Link Buttons Are a Thing
Text-only, rimless buttons have become a fairly common interface element without being restricted to a sole purpose of hyperlinking. Are link buttons used elsewhere in your application? Are they readily identifiable as buttons, in other words, do they have appropriate affordance? And have you tested that with actual users?
A link button, which is what your UX coworker likely specified, is not the same as a hyperlink when used in isolation. Confusion between the two will likely only result on a page with a lot of body text into which true hyperlinks are embedded, such as a wiki. But even in that event a link button is still distinguishable from a body of text with interspersed hyperlinks by spacing and brevity of labelling.

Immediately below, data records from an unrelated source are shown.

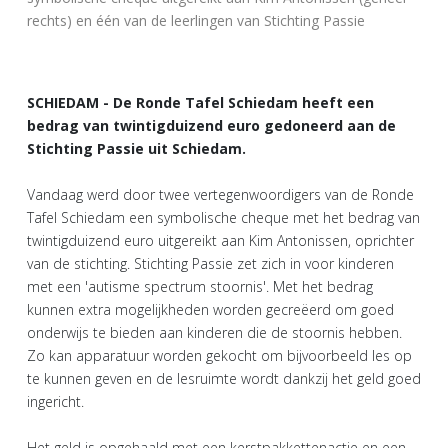
rechts) en één van de leerlingen van Stichting Passie
SCHIEDAM - De Ronde Tafel Schiedam heeft een
bedrag van twintigduizend euro gedoneerd aan de
Stichting Passie uit Schiedam.
Vandaag werd door twee vertegenwoordigers van de Ronde
Tafel Schiedam een symbolische cheque met het bedrag van
twintigduizend euro uitgereikt aan Kim Antonissen, oprichter
van de stichting. Stichting Passie zet zich in voor kinderen
met een 'autisme spectrum stoornis'. Met het bedrag
kunnen extra mogelijkheden worden gecreëerd om goed
onderwijs te bieden aan kinderen die de stoornis hebben.
Zo kan apparatuur worden gekocht om bijvoorbeeld les op
te kunnen geven en de lesruimte wordt dankzij het geld goed
ingericht.
Het geld is opgehaald met een kerstpakkettenactie en een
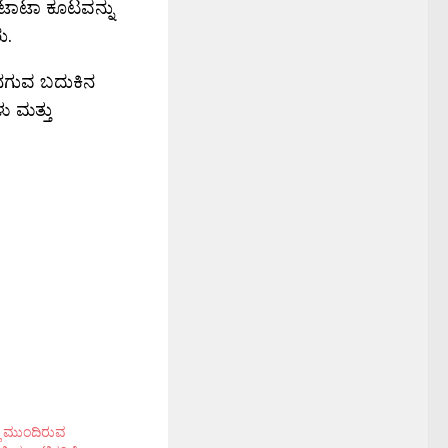
 ಟಾಟಾ ಕೂಟವನ್ನು
ು.
 ನಗುವ ಬದುಕಿನ
ು ಮತ್ತು
ಲಿ ಮುಂದಿರುವ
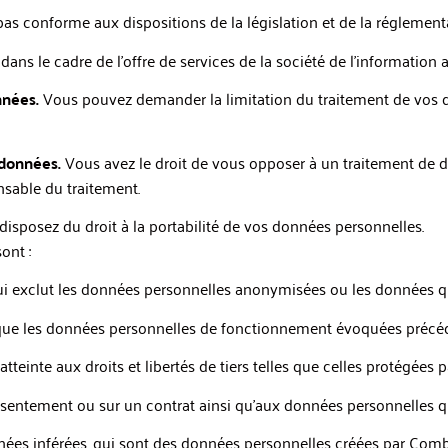
as conforme aux dispositions de la législation et de la réglementa
ans le cadre de l’offre de services de la société de l’information
nnées.
Vous pouvez demander la limitation du traitement de vos d
 données.
Vous avez le droit de vous opposer à un traitement de 
onsable du traitement.
isposez du droit à la portabilité de vos données personnelles.
ont :
i exclut les données personnelles anonymisées ou les données qu
i que les données personnelles de fonctionnement évoquées préc
einte aux droits et libertés de tiers telles que celles protégées pa
consentement ou sur un contrat ainsi qu’aux données personnelles
onnées inférées, qui sont des données personnelles créées par Comb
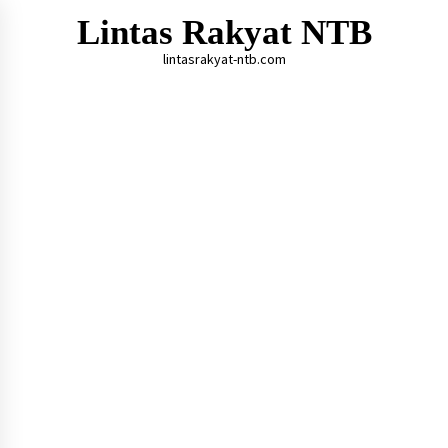
Skip
Lintas Rakyat NTB
to
content
lintasrakyat-ntb.com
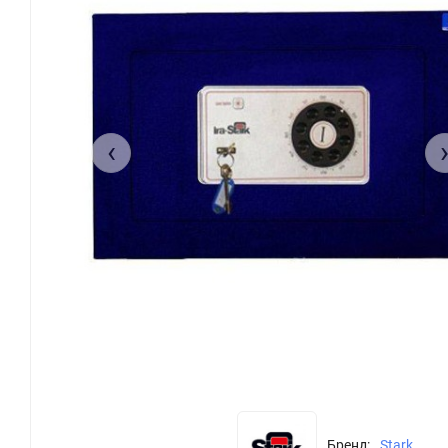
‹
Бренд:
Stark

Bowing to Superior Knowledge
It is perfectly legitimate to ask the UX'er you're collaborating with for a rationale behind his or her decision if you have concerns about a control's affordance (its discoverability or findability). Withdraw from the opinion bashing party and test with users. Don't make that the sole objective of the exercise but roll the affordance question into a wider usability test setup where you devise an authentic workflow for your participants to pursue and observe whether they find the appropriate controls, and whether it causes them hesitation.
A Short Thing About Modals
Use true modal behaviour - whether implemented as a side panel or floating dialog is secondary, I'm talking about behaviour - to intentionally stop all other interactions and force the user to complete a critical intermittent step. Everything outside the modal zone should cease to function until the task presented modally has been completed or abandoned. I'm describing this, if perhaps in a slightly dogmatic tone, to illustrate the difference of a true modal as opposed to an expanding/retracting side panel the content of which works interactively with what's on the main screen. That difference is not trivial.

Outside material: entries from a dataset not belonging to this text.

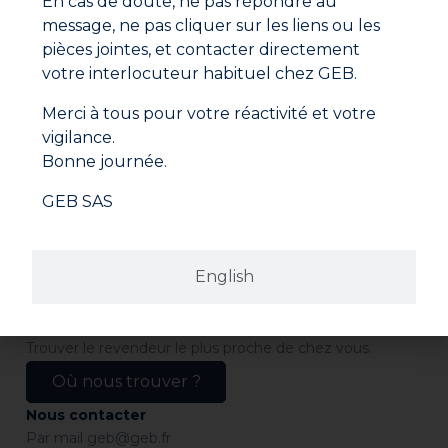
En cas de doute, ne pas répondre au
message, ne pas cliquer sur les liens ou les
pièces jointes, et contacter directement
votre interlocuteur habituel chez GEB.
Merci à tous pour votre réactivité et votre
vigilance.
Bonne journée.
Adresse
GEB SAS
ZI Paris Nord 2
GEB SAS
282 avenue du Bois de la Pie
CS 62062
95972 ROISSY CDG CEDEX
France
English
Revendeurs
Trouver le revendeur le plus proche de chez vous.
Où nous trouver ?
Nous contacter
Par mail
geb@geb.fr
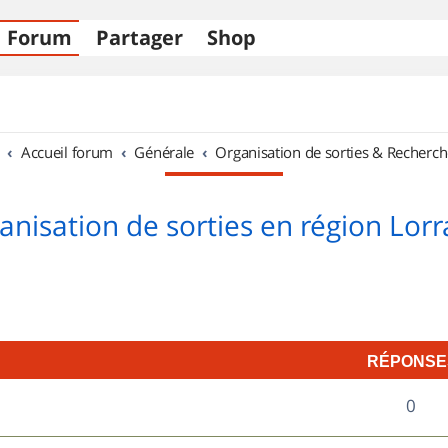
Forum
Partager
Shop
Accueil forum
Générale
Organisation de sorties & Recherch
anisation de sorties en région Lorr
RÉPONSE
R
0
é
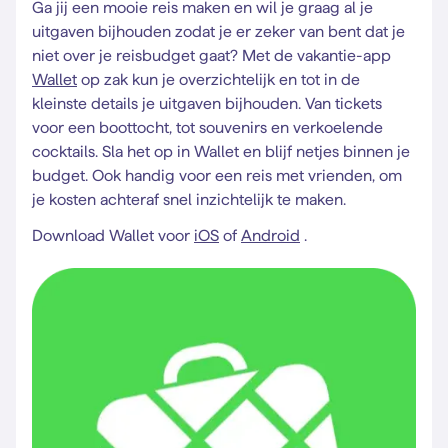
Ga jij een mooie reis maken en wil je graag al je
uitgaven bijhouden zodat je er zeker van bent dat je
niet over je reisbudget gaat? Met de vakantie-app
Wallet
op zak kun je overzichtelijk en tot in de
kleinste details je uitgaven bijhouden. Van tickets
voor een boottocht, tot souvenirs en verkoelende
cocktails. Sla het op in Wallet en blijf netjes binnen je
budget. Ook handig voor een reis met vrienden, om
je kosten achteraf snel inzichtelijk te maken.
Download Wallet voor
iOS
of
Android
.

Another Short Thing About Language
By your description the label 'Close' may not be enough. It sounds like the information a user has just provided will be cleared, so it's more akin to an abort function. That consequence to my mind needs to be clear to them, for instance by a label 'Clear all and close'. I cannot imagine that that is the primary purpose of the modal, so your colleague likely had a reason to tone down the abort function.
So we need to consider something else:
Calls-to-Action, Affordance, and Decision Hierarchy
To leave the user in no doubt about the need to finish the intermittent task, the modal needs to present unambiguous calls to action (CTA). If your modal presents a series of forms to fill out, or profile type selections to make, that would be a 'submit' function (irrespective of the true labelling of that button, which is context driven).
If that 'submit' function conveys a simple two-way decision like 'Cancel' and 'OK', decide whether by the application's context the two CTAs need to be presented evenly (bias free) or in a way where one is marked as the intentional path, in which case you may use button hierarchy for emphasis: The intentional path - usually the confirmation option - should have higher visual salience than the abort option: Both are available but you're leading the user toward a preferred outcome. The same applies to a multi-way decision with more than two CTAs, of which only one (if any) should be presented as primary, and only if that reflects the truth of the matter. Else, present all CTAs as equal, in a flat hierarchy.
If your modal has a singular call to action (e.g. 'Done', meaning done and close), CTA hierarchy becomes irrelevant as such. In that event I would set the visual strength of the singular CTA appropriate to the rest of the content.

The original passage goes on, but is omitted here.